Desperate to understand my fascination with guys so clearly afflicted with poor impulse control, I asked Rasha Drachkovitch, Lockup's executive producer, to explain his show's allure. "People love Lockup because it's real," he says. "Unlike 'reality TV,' we don't do retakes to up the drama. You can't say to a prisoner, 'Hey, can you hit that guy again?' This stuff really happens. We capture it. And it fascinates people."
Although the inmates usually don't break out, the ratings have. It's one of the news net's highest-rated weekend series. Producers also note that they have over 153,000 "Likes" on their Facebook page.
Stars, too, have taken a shine to it. Oprah Winfrey once devoted a show to Lockup's Eric Wrinkles, who broke into his brother-in-law's home and shot and killed his wife and two others.
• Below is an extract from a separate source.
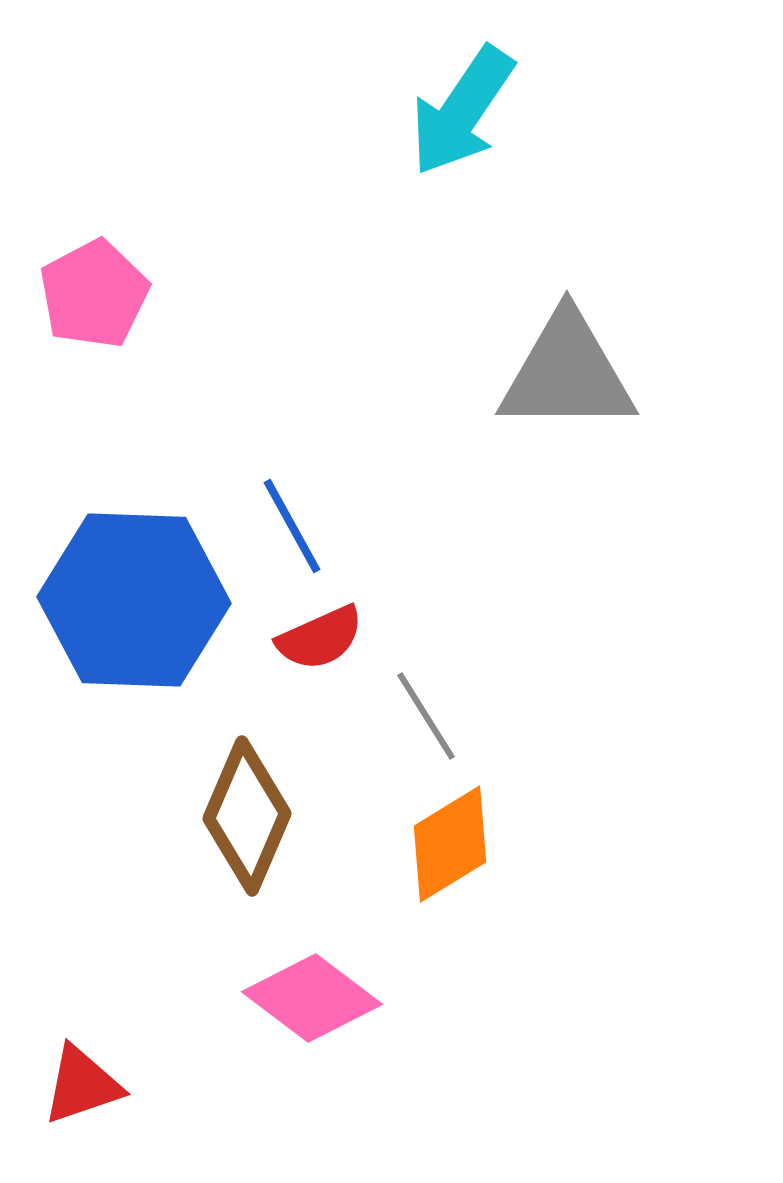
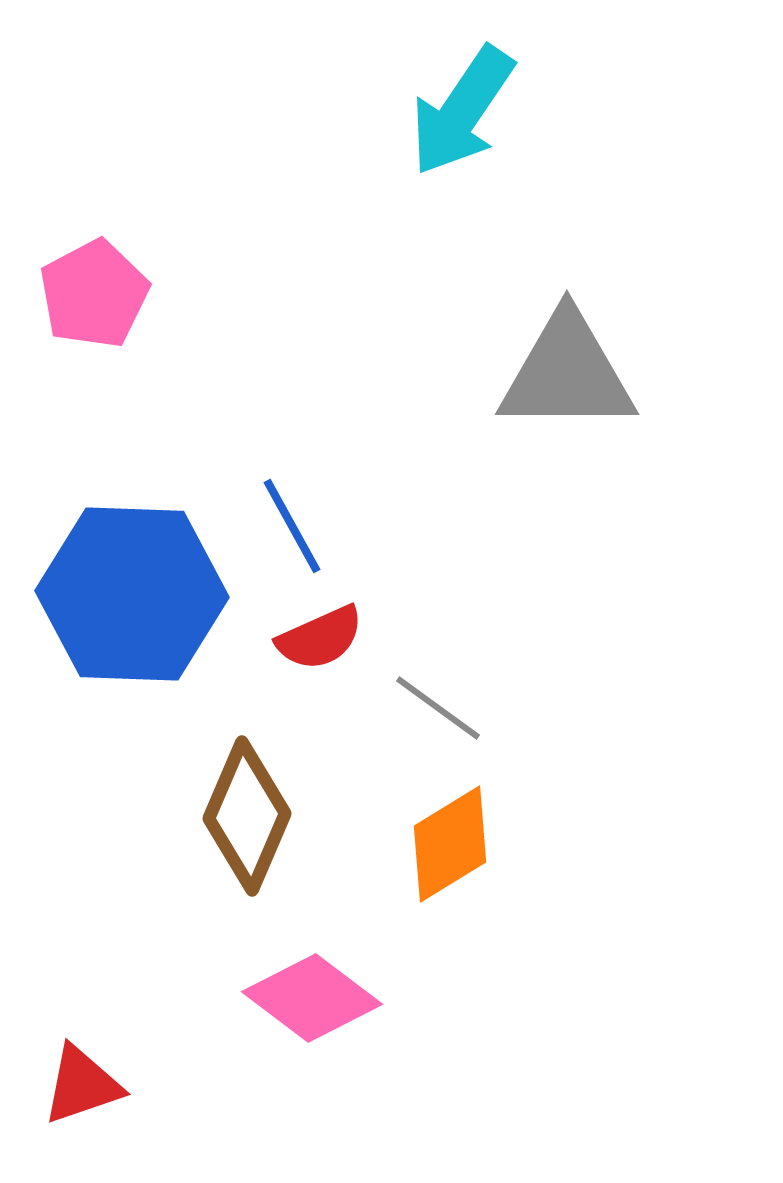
blue hexagon: moved 2 px left, 6 px up
gray line: moved 12 px right, 8 px up; rotated 22 degrees counterclockwise
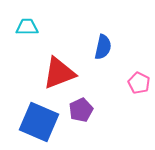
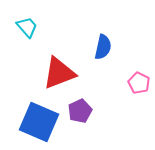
cyan trapezoid: rotated 50 degrees clockwise
purple pentagon: moved 1 px left, 1 px down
He was later featured in an episode of Life After Lockup making peace with his daughter before his execution. Chloë Sevigny and Mark Wahlberg are also avowed fans. Singer Taylor Swift said recently, "I love [Lockup because] I just am really afraid of getting in trouble." And NBA lightning rod Metta World Peace is such a Lockup junkie that he told producers he "falls asleep to it" when he was pitching them his own idea for a show.
Filming the series is hardly a glamorous affair, however. "At first, the inmates threaten us, so it's scary," says Drachkovitch. "Over time, they come to trust us. Perhaps too much. Sometimes, when we're interviewing them, they'll confess to crimes they're not even in for. Then we have to turn those tapes over to the authorities to see what the legal ramifications are."
Field producer Susan Carney claims she's had no trouble: "A lot of inmates have seen me on TV, so that's given me a certain credibility. I've had a few inmates ask for my autograph. Nobody's ever tried to hurt me. If they did, my crew would protect me." Still, one thing scares Carney about prison: "I could never live in a place without my own nice bathroom."
There's much to love about Lockup. The brilliant editing. The riveting plotlines. But the real appeal is: Jail's a fun place to visit, but you wouldn't want to live there. So to that seventh-grade teacher? If this show keeps your "bad" ex-student from landing in the slammer, is that so wrong? Whatever works, right?
Lockup airs Friday-Saturday on MSNBC (check local listings).